The most recent adaptations to the terrestrial environment were the evolution of flowering plants and the production of fruit as a means for seed dispersal. Flowering plants produce their seeds within a fruit that provides a functional "packaging" around the seed(s). The fruit can be edible, such that the digested seeds are then deposited with the feces of the animal that consumed the fruit. Other fruits are suitable for transport on air currents, water currents, or on the fur of different animals.

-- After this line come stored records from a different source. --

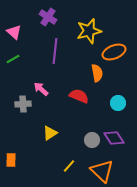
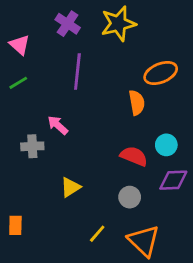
yellow star: (89, 31) -> (118, 24), moved
red semicircle: (79, 96) -> (134, 156), moved
purple diamond: (114, 138) -> (173, 180), moved, turned -60

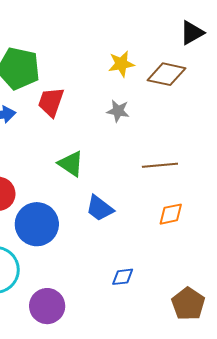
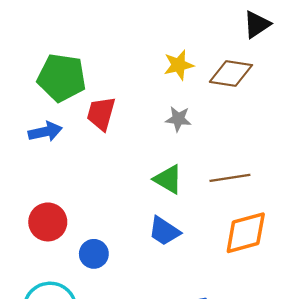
green triangle: (71, 164) -> (168, 179), moved
orange diamond: (171, 214) -> (246, 233), size x1.6
blue circle: (37, 224) -> (94, 254), size x0.6

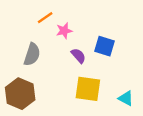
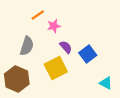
blue square: (105, 46) -> (88, 54), moved, turned 36
yellow square: (88, 89) -> (56, 68), moved, turned -35

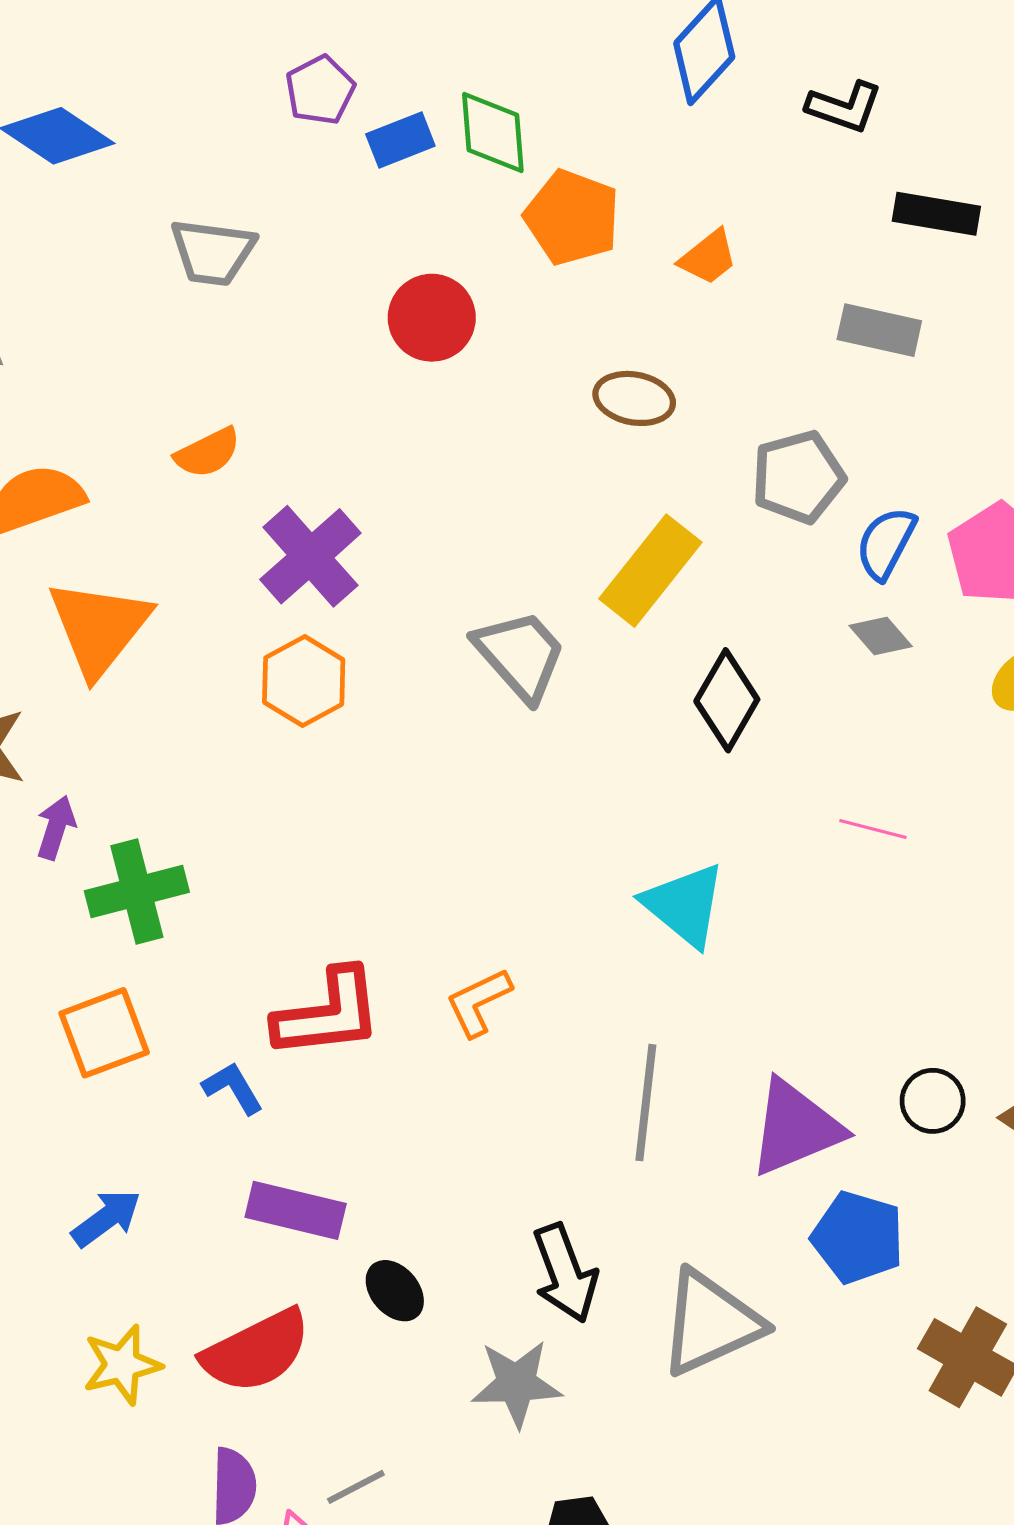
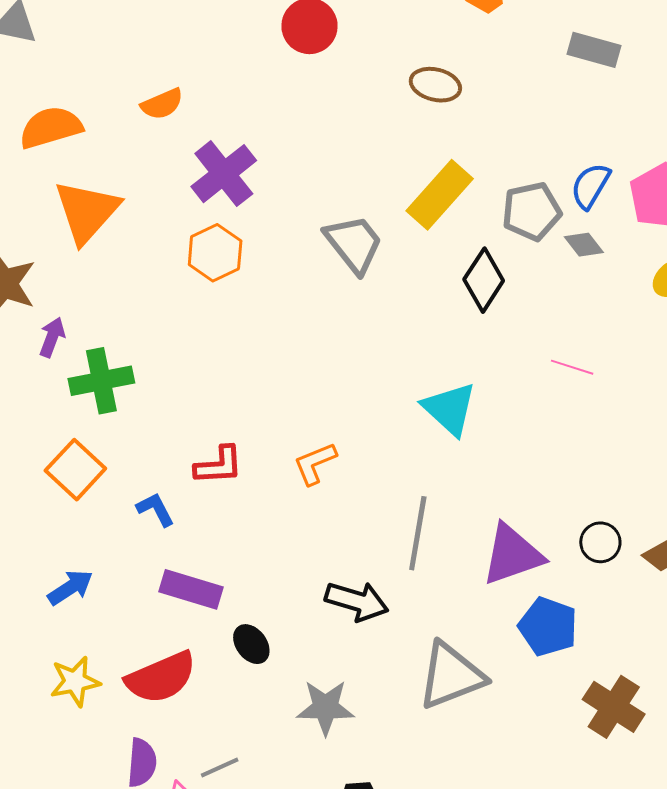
gray pentagon: (798, 477) -> (532, 211), moved
red L-shape: (328, 1014) -> (219, 465), size x0.7
orange square: (104, 1033) -> (75, 470), turned -30
black arrow: (565, 1273) -> (357, 601), moved, turned -56

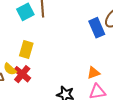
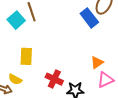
red cross: (22, 74) -> (54, 79), moved

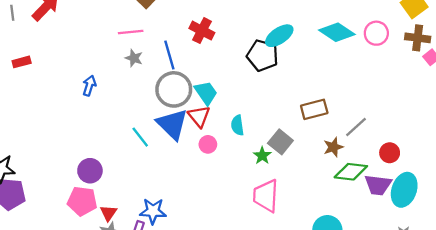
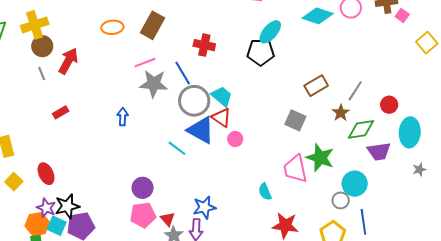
gray star: (134, 58) -> (154, 84), size x1.8
cyan semicircle: (237, 125) -> (265, 192), moved
green star: (262, 156) -> (320, 158), moved, size x1.8
purple trapezoid: (378, 185) -> (379, 151), moved

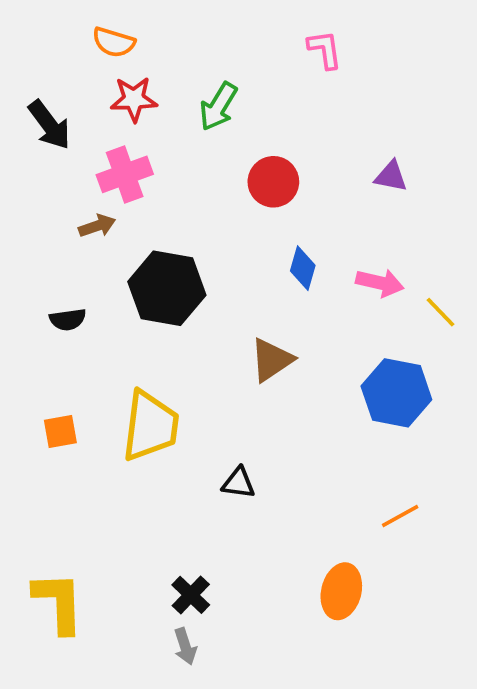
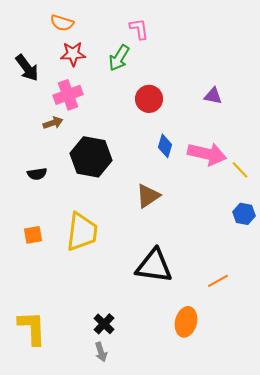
pink L-shape: (325, 50) -> (139, 29), moved
pink arrow: (380, 283) -> (207, 154), size x1.5
blue hexagon: (396, 393) -> (244, 214), moved, size x0.6
black triangle: (238, 483) -> (154, 266), moved, size x2.0

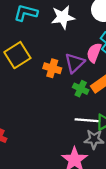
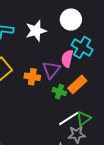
white line: (87, 120) -> (69, 119), turned -30

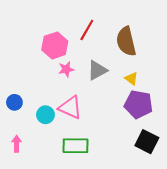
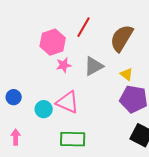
brown semicircle: (126, 41) -> (122, 38), turned 44

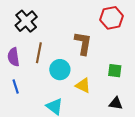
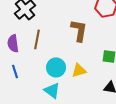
cyan circle: (60, 70) -> (56, 67), moved
yellow triangle: (83, 85) -> (79, 70), turned -42

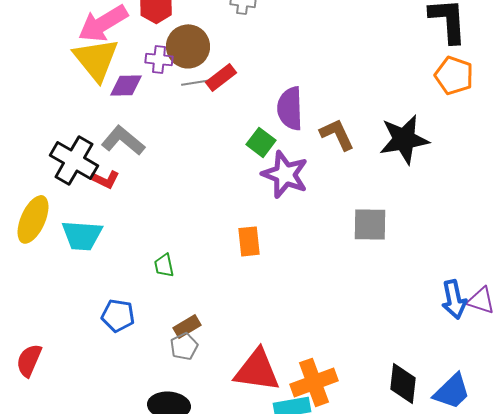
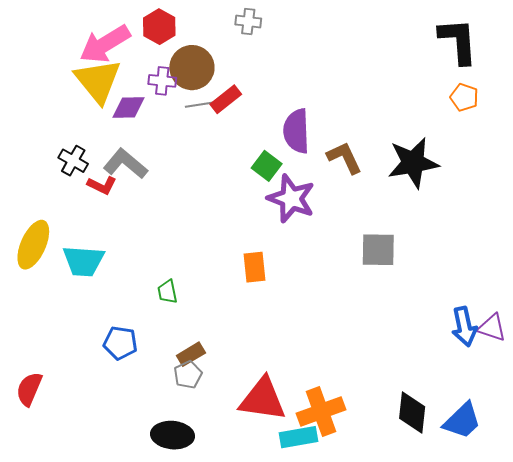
orange pentagon: (454, 75) -> (464, 97), size x0.7
black cross: (74, 160) -> (73, 161), moved, size x0.6
red L-shape: (105, 179) -> (102, 185), moved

The first evidence of seed plants in the fossil record occurs approximately 305 million years ago. Seed production enabled plants to reproduce more successfully because the embryos had a much better chance of surviving the dry terrestrial environment than did the embryos of more primitive plants that were still dependent on the parent plant body. Just think about the advantage to plants whose offspring could be widely dispersed and were protected (within the seed) until conditions were suitable for growth. Seed plants are so dominant in the world today that we have to remind ourselves that there are numerous plants in existence that do not produce seeds.
Fruit production by flowering plants is a more specialized adaptation to life on land because it reflects not only the environment, but also the other life forms that exist there. Although the first flowering plants occur in the fossil record only 175 million years ago, the success of fruit production is marked by the huge radiation of flowering plants.